(Dataset entries)

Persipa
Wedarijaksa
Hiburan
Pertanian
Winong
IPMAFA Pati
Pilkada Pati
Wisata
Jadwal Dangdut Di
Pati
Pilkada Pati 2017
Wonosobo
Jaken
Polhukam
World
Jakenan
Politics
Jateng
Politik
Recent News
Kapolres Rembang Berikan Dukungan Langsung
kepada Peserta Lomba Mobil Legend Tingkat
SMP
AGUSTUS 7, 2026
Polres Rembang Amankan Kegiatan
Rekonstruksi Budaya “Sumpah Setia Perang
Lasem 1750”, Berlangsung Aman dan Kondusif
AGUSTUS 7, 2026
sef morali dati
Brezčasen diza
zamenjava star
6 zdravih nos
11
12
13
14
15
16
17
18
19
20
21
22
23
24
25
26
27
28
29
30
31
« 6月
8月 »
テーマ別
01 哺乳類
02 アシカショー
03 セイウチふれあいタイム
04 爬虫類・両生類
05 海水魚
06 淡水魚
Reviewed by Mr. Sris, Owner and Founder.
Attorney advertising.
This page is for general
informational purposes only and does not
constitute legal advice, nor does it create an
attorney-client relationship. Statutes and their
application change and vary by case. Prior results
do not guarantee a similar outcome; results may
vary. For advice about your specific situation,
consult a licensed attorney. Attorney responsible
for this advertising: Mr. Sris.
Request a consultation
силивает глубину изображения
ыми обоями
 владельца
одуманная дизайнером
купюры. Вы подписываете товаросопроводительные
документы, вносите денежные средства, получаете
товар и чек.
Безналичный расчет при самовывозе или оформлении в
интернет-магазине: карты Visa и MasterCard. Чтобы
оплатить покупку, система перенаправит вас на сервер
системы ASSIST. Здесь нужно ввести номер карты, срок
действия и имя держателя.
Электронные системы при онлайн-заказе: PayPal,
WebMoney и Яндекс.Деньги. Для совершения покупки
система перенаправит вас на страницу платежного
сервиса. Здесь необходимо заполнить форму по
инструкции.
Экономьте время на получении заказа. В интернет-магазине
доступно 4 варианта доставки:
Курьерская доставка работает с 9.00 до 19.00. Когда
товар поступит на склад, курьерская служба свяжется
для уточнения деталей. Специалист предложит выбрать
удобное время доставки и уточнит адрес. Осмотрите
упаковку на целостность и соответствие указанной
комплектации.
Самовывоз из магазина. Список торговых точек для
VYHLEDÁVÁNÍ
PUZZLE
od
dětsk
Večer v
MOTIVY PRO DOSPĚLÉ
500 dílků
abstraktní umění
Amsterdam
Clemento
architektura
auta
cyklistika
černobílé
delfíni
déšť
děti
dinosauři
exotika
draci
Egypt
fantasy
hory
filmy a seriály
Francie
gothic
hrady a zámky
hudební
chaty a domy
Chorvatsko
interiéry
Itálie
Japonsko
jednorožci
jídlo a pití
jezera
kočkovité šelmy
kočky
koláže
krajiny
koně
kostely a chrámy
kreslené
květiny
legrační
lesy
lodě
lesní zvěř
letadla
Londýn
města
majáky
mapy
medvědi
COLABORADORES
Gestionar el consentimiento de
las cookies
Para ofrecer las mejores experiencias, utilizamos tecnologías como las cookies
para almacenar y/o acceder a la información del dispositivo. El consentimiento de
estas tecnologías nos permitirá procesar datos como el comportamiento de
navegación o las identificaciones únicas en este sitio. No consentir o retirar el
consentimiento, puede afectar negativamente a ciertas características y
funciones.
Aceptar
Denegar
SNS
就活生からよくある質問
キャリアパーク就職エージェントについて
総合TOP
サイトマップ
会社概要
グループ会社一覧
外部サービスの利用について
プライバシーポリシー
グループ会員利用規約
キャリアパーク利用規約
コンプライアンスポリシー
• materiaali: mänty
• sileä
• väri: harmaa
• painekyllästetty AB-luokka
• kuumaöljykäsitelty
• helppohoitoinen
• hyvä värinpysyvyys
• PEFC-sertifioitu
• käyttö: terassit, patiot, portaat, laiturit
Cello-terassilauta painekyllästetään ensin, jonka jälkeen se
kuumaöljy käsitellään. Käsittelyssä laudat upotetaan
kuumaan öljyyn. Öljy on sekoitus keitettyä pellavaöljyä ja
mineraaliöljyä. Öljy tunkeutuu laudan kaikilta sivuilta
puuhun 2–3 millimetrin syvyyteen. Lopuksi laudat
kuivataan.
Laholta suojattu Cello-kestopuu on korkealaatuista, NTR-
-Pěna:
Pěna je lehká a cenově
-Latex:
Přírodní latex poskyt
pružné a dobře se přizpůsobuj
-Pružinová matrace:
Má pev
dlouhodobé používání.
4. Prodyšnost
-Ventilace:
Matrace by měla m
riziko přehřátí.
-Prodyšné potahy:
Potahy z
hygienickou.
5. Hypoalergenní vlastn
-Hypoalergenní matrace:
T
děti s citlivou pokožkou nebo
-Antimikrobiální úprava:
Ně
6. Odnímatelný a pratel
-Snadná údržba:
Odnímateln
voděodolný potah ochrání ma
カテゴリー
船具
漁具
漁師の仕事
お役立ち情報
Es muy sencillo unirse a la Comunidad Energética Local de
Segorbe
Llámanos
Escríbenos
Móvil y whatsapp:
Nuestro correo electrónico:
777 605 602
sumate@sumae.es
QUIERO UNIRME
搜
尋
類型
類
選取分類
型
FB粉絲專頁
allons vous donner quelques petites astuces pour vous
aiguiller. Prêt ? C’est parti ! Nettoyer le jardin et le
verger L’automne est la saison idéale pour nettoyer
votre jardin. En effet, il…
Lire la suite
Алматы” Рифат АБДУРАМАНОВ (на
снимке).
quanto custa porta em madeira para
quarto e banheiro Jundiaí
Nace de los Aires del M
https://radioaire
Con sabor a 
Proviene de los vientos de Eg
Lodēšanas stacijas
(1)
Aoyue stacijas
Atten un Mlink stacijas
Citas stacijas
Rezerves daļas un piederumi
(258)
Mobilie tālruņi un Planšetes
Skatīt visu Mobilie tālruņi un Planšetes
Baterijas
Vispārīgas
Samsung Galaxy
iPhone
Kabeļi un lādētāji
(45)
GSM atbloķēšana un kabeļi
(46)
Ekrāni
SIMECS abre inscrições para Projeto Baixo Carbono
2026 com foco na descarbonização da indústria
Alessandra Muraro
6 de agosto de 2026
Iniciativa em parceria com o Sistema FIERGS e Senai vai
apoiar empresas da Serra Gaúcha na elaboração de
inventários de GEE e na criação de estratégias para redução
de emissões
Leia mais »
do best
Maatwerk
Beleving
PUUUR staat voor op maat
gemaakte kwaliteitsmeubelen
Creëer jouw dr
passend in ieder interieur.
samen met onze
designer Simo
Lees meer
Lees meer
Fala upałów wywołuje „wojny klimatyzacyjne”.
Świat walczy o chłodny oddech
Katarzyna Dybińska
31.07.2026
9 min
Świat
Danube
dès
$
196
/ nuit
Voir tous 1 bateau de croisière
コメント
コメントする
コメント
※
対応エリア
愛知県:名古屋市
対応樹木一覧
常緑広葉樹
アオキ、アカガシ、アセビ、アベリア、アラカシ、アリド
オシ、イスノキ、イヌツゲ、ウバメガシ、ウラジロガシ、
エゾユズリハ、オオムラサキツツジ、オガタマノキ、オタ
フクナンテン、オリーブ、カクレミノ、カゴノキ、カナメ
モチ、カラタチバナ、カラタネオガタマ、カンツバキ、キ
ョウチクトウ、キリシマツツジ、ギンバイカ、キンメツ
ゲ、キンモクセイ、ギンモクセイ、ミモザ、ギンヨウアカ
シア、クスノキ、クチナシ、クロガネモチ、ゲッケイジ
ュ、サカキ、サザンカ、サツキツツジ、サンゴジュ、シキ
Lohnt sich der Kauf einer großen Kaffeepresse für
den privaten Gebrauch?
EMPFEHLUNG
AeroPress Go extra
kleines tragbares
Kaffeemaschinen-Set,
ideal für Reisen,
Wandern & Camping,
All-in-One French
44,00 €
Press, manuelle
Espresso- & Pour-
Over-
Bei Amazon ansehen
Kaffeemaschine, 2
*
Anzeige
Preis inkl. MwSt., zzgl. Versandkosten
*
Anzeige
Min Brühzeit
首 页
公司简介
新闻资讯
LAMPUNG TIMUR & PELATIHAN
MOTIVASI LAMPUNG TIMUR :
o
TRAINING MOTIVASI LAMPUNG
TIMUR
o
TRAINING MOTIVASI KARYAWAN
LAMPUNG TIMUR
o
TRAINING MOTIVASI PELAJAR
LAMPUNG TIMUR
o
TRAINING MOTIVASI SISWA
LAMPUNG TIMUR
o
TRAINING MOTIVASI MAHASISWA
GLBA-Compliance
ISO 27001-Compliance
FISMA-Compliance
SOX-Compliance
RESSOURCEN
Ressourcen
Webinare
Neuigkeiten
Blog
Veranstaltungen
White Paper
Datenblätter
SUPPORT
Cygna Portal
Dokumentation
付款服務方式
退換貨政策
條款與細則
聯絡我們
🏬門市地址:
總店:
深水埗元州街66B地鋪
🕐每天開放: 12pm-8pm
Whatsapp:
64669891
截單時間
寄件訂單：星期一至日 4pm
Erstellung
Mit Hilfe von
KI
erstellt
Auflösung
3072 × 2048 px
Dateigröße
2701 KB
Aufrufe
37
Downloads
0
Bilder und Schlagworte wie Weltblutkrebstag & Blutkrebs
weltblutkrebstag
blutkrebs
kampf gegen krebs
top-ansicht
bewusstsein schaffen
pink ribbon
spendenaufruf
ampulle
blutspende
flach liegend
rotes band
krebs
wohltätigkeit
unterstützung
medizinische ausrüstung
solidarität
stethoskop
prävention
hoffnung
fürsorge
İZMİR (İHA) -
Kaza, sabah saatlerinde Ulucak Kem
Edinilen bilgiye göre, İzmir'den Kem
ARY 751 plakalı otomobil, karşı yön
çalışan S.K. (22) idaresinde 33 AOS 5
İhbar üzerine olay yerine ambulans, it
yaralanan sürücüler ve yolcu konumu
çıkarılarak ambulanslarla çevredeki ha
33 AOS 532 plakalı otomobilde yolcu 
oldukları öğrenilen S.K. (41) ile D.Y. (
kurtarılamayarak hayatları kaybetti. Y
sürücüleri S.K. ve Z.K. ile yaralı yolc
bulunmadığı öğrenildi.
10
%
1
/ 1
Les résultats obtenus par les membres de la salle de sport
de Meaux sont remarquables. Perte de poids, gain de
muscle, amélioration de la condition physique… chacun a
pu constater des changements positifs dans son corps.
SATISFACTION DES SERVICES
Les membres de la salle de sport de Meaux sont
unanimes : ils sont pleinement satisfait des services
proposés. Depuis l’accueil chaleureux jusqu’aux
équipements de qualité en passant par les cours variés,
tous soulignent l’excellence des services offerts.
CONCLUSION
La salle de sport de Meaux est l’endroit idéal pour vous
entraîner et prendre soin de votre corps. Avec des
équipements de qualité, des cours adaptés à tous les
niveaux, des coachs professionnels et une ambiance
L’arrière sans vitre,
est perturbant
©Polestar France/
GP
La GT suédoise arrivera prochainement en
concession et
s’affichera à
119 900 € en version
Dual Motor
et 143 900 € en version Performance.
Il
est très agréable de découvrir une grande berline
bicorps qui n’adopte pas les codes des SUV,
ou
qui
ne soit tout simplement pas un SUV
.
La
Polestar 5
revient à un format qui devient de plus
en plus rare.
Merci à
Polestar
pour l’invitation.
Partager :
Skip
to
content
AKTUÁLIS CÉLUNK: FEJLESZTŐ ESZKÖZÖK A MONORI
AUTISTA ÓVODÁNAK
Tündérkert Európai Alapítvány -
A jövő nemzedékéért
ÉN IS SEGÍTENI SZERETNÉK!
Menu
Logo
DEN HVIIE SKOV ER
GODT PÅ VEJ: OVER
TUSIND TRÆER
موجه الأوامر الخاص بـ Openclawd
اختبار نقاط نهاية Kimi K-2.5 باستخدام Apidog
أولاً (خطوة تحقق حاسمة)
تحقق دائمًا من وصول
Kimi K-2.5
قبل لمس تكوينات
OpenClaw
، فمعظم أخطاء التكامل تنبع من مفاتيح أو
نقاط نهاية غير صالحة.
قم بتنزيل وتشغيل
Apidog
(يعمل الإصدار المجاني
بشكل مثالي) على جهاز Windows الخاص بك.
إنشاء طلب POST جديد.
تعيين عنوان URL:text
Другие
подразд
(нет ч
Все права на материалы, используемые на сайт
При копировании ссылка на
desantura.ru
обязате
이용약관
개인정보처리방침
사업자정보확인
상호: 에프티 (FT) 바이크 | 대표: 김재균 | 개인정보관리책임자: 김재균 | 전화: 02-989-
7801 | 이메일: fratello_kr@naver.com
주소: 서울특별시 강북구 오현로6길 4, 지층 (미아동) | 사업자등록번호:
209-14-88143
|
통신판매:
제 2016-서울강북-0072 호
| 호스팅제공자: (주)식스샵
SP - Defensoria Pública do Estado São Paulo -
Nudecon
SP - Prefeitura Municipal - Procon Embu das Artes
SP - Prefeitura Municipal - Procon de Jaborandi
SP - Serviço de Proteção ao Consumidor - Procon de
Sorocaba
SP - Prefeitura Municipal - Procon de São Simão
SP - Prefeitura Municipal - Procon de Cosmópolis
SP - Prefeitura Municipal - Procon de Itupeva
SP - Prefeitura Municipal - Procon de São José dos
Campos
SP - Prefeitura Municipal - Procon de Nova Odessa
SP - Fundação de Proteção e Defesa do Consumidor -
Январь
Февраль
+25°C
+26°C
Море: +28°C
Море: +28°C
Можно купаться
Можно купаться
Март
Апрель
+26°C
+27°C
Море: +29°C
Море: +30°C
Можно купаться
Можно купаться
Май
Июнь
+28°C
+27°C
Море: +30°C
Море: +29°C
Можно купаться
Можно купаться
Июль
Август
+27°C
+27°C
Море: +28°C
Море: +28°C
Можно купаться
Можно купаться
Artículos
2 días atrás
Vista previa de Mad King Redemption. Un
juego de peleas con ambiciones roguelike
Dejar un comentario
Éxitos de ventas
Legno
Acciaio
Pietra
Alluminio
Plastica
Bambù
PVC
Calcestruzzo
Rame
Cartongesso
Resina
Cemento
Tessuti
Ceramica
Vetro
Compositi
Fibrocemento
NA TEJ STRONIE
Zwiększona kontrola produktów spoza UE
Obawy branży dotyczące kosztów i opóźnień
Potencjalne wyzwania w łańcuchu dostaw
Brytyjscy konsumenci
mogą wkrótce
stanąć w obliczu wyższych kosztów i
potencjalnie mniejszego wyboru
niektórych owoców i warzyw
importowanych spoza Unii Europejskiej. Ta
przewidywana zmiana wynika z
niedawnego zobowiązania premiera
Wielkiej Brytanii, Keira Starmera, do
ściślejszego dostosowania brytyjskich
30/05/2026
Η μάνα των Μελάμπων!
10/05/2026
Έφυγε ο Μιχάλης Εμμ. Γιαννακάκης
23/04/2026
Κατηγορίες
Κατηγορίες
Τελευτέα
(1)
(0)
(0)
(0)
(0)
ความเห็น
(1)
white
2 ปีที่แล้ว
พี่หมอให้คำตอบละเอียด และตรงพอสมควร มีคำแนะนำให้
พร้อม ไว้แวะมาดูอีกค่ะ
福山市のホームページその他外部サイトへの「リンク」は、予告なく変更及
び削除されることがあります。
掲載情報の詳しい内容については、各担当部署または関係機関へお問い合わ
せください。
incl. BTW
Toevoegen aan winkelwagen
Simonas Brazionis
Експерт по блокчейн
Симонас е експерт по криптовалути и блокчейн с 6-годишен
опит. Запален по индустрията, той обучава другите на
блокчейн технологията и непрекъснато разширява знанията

• _Goal of the exercise_:
Copy out only the lines running from the beginning of the data to the line with "интернет-магазине: карты Visa", both ends included.

• _Solution_:
Persipa
Wedarijaksa
Hiburan
Pertanian
Winong
IPMAFA Pati
Pilkada Pati
Wisata
Jadwal Dangdut Di
Pati
Pilkada Pati 2017
Wonosobo
Jaken
Polhukam
World
Jakenan
Politics
Jateng
Politik
Recent News
Kapolres Rembang Berikan Dukungan Langsung
kepada Peserta Lomba Mobil Legend Tingkat
SMP
AGUSTUS 7, 2026
Polres Rembang Amankan Kegiatan
Rekonstruksi Budaya “Sumpah Setia Perang
Lasem 1750”, Berlangsung Aman dan Kondusif
AGUSTUS 7, 2026
sef morali dati
Brezčasen diza
zamenjava star
6 zdravih nos
11
12
13
14
15
16
17
18
19
20
21
22
23
24
25
26
27
28
29
30
31
« 6月
8月 »
テーマ別
01 哺乳類
02 アシカショー
03 セイウチふれあいタイム
04 爬虫類・両生類
05 海水魚
06 淡水魚
Reviewed by Mr. Sris, Owner and Founder.
Attorney advertising.
This page is for general
informational purposes only and does not
constitute legal advice, nor does it create an
attorney-client relationship. Statutes and their
application change and vary by case. Prior results
do not guarantee a similar outcome; results may
vary. For advice about your specific situation,
consult a licensed attorney. Attorney responsible
for this advertising: Mr. Sris.
Request a consultation
силивает глубину изображения
ыми обоями
 владельца
одуманная дизайнером
купюры. Вы подписываете товаросопроводительные
документы, вносите денежные средства, получаете
товар и чек.
Безналичный расчет при самовывозе или оформлении в
интернет-магазине: карты Visa и MasterCard. Чтобы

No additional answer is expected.